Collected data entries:
◇ ◇ ◇
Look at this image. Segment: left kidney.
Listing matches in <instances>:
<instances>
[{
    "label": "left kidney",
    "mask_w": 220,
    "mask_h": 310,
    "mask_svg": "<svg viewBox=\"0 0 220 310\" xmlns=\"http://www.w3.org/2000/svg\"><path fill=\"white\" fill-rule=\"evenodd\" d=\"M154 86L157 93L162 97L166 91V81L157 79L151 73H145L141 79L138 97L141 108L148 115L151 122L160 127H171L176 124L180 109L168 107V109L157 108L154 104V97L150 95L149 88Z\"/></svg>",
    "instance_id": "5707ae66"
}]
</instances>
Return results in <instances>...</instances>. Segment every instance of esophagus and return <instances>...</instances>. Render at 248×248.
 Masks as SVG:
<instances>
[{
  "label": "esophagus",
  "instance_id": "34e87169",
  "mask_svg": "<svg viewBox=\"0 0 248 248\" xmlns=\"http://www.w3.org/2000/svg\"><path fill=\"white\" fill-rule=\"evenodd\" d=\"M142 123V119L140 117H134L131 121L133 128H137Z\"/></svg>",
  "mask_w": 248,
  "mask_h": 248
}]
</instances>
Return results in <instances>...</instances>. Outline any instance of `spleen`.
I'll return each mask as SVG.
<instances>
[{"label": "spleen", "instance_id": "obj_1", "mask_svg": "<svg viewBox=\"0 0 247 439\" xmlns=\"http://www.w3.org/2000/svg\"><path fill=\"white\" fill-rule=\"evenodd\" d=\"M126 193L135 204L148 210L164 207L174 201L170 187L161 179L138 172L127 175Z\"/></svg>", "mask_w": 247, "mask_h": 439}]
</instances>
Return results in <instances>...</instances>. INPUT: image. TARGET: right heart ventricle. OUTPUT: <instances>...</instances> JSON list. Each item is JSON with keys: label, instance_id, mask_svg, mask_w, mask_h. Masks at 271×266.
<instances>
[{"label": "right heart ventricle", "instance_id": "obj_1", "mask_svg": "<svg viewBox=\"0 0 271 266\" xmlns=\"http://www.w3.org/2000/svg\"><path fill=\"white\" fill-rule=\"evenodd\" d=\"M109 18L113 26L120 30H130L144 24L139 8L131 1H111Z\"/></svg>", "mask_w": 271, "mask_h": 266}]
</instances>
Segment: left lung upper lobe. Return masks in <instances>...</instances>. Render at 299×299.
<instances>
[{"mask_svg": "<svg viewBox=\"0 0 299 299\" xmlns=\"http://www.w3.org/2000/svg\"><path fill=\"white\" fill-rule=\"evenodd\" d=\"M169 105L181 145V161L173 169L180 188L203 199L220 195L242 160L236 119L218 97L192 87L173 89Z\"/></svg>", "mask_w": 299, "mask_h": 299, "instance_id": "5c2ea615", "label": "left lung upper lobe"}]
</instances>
◇ ◇ ◇
Retype the entries word for word.

Look at this image. Segment: left kidney.
Listing matches in <instances>:
<instances>
[{
    "label": "left kidney",
    "mask_w": 220,
    "mask_h": 310,
    "mask_svg": "<svg viewBox=\"0 0 220 310\" xmlns=\"http://www.w3.org/2000/svg\"><path fill=\"white\" fill-rule=\"evenodd\" d=\"M154 86L157 93L162 97L166 91V81L157 79L151 73H145L141 79L138 97L141 108L148 115L151 122L160 127H171L176 124L180 109L168 107V109L157 108L154 104V97L150 95L149 88Z\"/></svg>",
    "instance_id": "5707ae66"
}]
</instances>
Return results in <instances>...</instances>. Segment every instance of esophagus and return <instances>...</instances>. Render at 248×248.
 Masks as SVG:
<instances>
[{
  "label": "esophagus",
  "instance_id": "34e87169",
  "mask_svg": "<svg viewBox=\"0 0 248 248\" xmlns=\"http://www.w3.org/2000/svg\"><path fill=\"white\" fill-rule=\"evenodd\" d=\"M142 123V119L140 117H134L131 121L133 128H137Z\"/></svg>",
  "mask_w": 248,
  "mask_h": 248
}]
</instances>
Return results in <instances>...</instances>. Outline any instance of `spleen`.
I'll return each mask as SVG.
<instances>
[{"label": "spleen", "instance_id": "obj_1", "mask_svg": "<svg viewBox=\"0 0 247 439\" xmlns=\"http://www.w3.org/2000/svg\"><path fill=\"white\" fill-rule=\"evenodd\" d=\"M126 193L135 204L148 210L164 207L174 201L170 187L161 179L138 172L127 175Z\"/></svg>", "mask_w": 247, "mask_h": 439}]
</instances>
Return results in <instances>...</instances>. INPUT: image. TARGET: right heart ventricle. OUTPUT: <instances>...</instances> JSON list. Each item is JSON with keys: label, instance_id, mask_svg, mask_w, mask_h. Masks at 271×266.
<instances>
[{"label": "right heart ventricle", "instance_id": "obj_1", "mask_svg": "<svg viewBox=\"0 0 271 266\" xmlns=\"http://www.w3.org/2000/svg\"><path fill=\"white\" fill-rule=\"evenodd\" d=\"M109 18L113 26L120 30H130L144 24L139 8L131 1H111Z\"/></svg>", "mask_w": 271, "mask_h": 266}]
</instances>
Segment: left lung upper lobe. Return masks in <instances>...</instances>. Render at 299×299.
<instances>
[{"mask_svg": "<svg viewBox=\"0 0 299 299\" xmlns=\"http://www.w3.org/2000/svg\"><path fill=\"white\" fill-rule=\"evenodd\" d=\"M169 105L181 145V161L173 169L180 188L203 199L220 195L242 160L236 119L218 97L192 87L173 89Z\"/></svg>", "mask_w": 299, "mask_h": 299, "instance_id": "5c2ea615", "label": "left lung upper lobe"}]
</instances>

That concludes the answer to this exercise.